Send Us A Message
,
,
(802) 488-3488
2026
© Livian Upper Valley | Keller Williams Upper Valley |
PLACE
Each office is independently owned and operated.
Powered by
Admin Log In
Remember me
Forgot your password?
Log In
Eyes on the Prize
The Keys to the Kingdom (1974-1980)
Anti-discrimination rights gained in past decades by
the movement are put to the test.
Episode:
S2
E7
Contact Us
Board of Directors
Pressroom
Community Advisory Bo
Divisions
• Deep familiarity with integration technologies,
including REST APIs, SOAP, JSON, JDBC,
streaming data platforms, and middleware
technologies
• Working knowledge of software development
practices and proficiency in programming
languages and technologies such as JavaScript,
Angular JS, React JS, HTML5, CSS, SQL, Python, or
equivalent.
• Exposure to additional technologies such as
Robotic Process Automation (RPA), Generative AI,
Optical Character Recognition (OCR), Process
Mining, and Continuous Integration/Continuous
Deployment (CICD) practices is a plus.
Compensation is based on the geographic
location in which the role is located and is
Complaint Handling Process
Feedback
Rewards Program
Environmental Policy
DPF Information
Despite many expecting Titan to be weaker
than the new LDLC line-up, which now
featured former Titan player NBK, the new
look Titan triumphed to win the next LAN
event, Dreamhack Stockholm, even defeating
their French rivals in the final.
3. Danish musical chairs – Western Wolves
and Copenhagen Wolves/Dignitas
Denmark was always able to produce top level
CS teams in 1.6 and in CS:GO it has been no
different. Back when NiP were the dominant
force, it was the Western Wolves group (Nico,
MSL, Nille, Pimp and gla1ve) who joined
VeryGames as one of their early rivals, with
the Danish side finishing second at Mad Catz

* * *

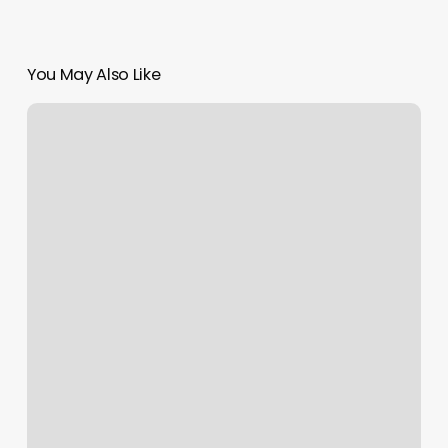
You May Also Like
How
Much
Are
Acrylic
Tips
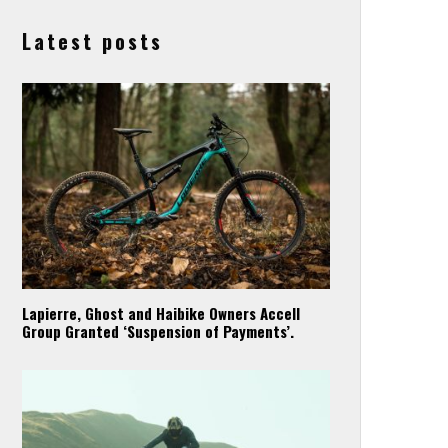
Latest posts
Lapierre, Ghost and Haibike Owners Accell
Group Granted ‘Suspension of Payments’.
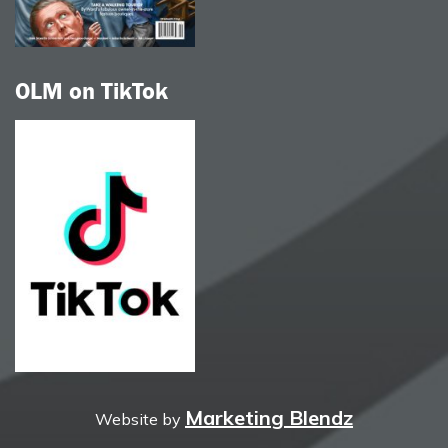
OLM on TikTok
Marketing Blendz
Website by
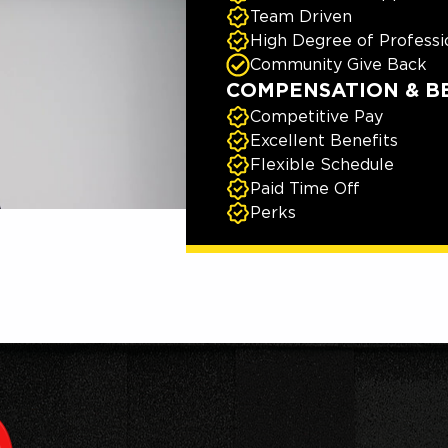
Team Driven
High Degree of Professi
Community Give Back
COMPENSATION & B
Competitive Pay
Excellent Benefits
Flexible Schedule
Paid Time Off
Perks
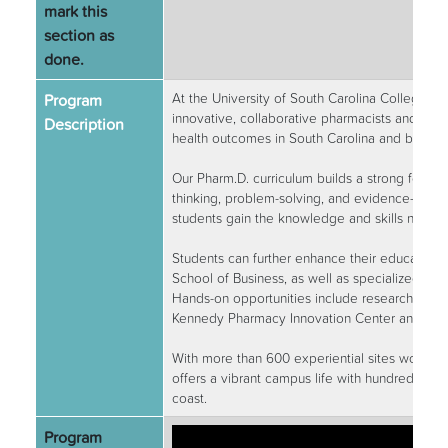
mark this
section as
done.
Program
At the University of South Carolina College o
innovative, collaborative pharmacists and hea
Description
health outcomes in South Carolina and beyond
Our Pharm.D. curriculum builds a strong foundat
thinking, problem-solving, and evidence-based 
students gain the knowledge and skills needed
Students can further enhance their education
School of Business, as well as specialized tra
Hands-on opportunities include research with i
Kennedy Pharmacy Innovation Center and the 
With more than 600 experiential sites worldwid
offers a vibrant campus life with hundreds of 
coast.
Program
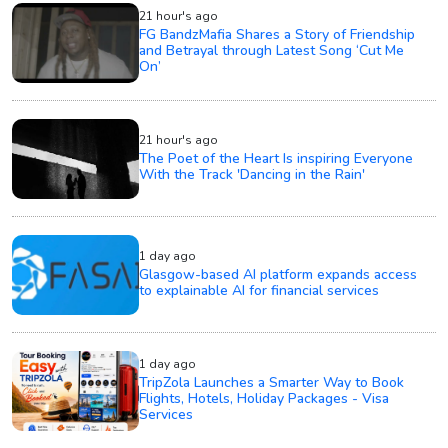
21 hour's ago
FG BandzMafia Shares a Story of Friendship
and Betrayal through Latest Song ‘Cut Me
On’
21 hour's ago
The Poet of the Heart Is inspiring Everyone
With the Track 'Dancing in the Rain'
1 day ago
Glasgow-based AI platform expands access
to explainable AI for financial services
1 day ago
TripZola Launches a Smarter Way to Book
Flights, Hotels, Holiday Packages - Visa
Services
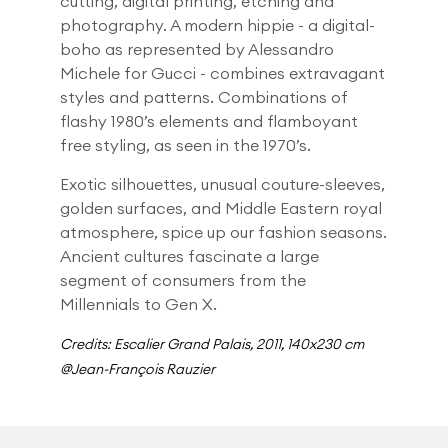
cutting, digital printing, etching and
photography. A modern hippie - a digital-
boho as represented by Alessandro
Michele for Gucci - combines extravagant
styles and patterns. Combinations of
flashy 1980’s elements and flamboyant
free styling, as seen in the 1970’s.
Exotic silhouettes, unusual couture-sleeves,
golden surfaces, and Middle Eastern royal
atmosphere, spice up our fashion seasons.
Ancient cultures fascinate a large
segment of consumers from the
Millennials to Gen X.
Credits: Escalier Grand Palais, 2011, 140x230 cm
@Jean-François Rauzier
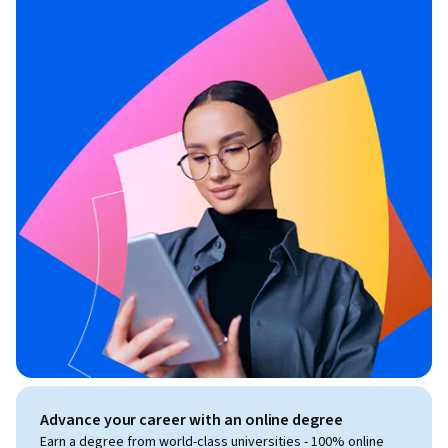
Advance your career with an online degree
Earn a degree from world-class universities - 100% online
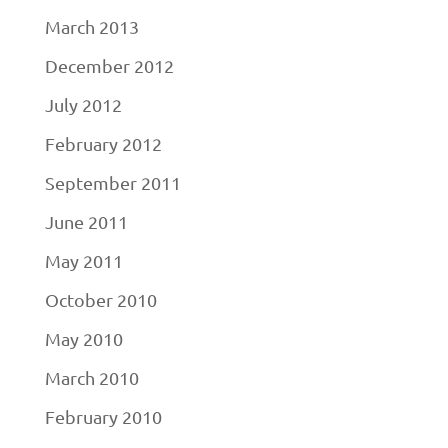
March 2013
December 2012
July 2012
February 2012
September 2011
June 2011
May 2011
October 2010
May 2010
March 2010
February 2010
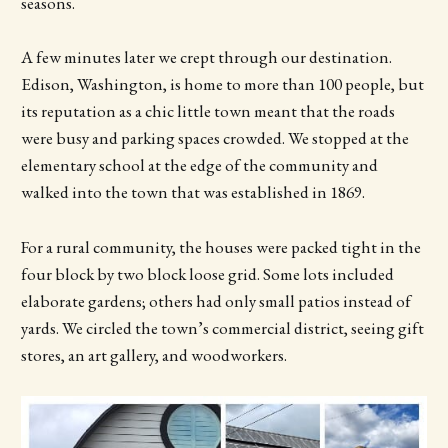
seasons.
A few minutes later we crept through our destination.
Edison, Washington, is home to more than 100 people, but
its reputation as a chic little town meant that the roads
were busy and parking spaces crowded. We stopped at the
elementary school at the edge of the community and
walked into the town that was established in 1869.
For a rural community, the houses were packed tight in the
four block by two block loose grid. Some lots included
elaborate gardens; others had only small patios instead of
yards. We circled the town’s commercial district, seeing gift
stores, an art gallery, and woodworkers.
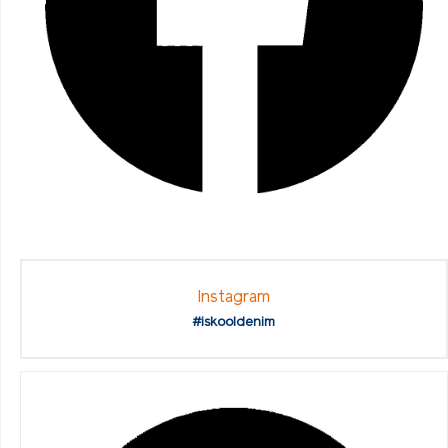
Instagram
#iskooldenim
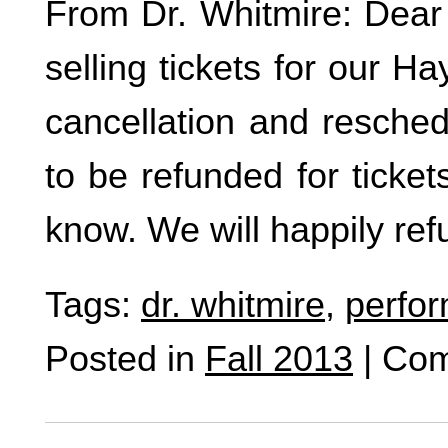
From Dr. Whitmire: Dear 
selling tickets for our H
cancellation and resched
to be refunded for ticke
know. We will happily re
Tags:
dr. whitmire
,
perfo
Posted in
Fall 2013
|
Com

• **Your task**: From the records above, retype only the lines starting at the line that contains "VeryGames as one of their early rivals, with" and ending at the line that contains "the Danish side finishing second at Mad Catz", both included.

• **Finished task**:
VeryGames as one of their early rivals, with
the Danish side finishing second at Mad Catz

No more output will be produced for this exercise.